Por su parte, Lucía Camón, artista y gestora cultural del proyecto Pueblos en Arte, se muestra "encantada" de que jóvenes europeos aterricen por unos meses en Aragón. "Esta iniciativa abre millas y da la posibilidad de que habitantes de otros países puedan venir a trabajar al mundo rural. Estoy segura de que es una gran experiencia y estamos encantados", dice.

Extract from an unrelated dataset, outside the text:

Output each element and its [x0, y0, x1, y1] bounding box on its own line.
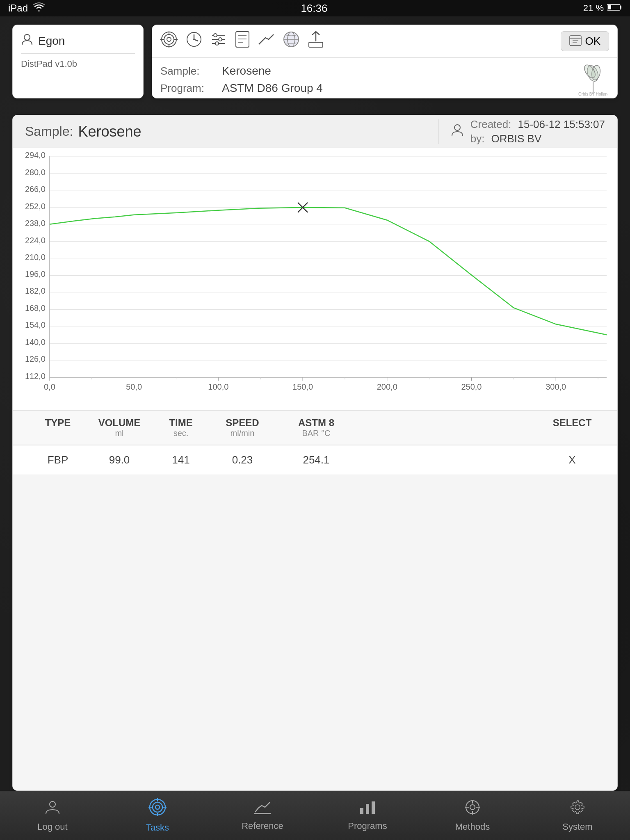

"Nuestro objetivo es que este intercambio active el territorio, que exista movimiento y que nos permita que las residencias culturales se llenen de estudiantes", señala Camón. "De igual modo, los habitantes del pueblo pueden conocer a personas de otros países, que eso es algo que en lo rural es más complicado. Son visitas que nos aportan nuevos conocimientos", indica.

Este Erasmus Rural de la Universidad de Zaragoza vinculado a Unita se extiende por municipios de todo Aragón y se complementa, al mismo tiempo, con el proyecto de Campus Rural del Ministerio para la Transición Ecológica y el Reto Demográfico. Este plan se estrenó el pasado mes de junio en toda España copiando el modelo y la fórmula de éxito de la idea aragonesa.

Además de la experiencia personal y emocional que estas estancias generen en el alumno y en el entorno, también hay una vertiente empresarial que se ve beneficiada. "Estas prácticas permiten que estudiantes de Turín, Rumanía, Francia o Portugal, entre otros países, puedan desarrollarse profesionalmente en empresas de municipios pequeños", apunta María Villarroya, directora de Secretariado de Internacionalización de la Universidad de Zaragoza. "Hay una aportación mutua y, además, una integración en el territorio", añadió Villarroya.

Desde prácticas educativas hasta patrimoniales o sanitarias

Las becas concedidas este verano en el Erasmus Rural de Unita se extienden, según el proyecto, a 28 o 42 días. Las estancias más cortas concluyen en agosto, mientras que el resto se prolongan hasta septiembre y octubre. Ejea de los Caballeros, Loarre, Tobed, Albarracín, Belchite, Calamocha, Herrera de los Navarros, Daroca, Oliete, Gelsa o Bulbuente son algunos de los municipios que han recibido a alumnado extranjero este verano.

Las prácticas, ofertadas a través de empresas como Aquagraria, Territorio Mudéjar, Fundación Pueblo Viejo, Adecobel, El Molino Audiovisuales, Apadrina un Olivo, Traza Solution o Sofejea, son variadas. Van desde actividades de gestión cultural o patrimonial hasta educativas en aulas de un colegio o sociales y sanitarias en la atención a personas mayores. También hay algunas otras donde el estudiante aprende márketing o comunicación o, directamente, se encarga de la biblioteca, tal y como ocurre en Gelsa. La participación de los ayuntamientos y de las comarcas es fundamental para el desarrollo de esta iniciativa.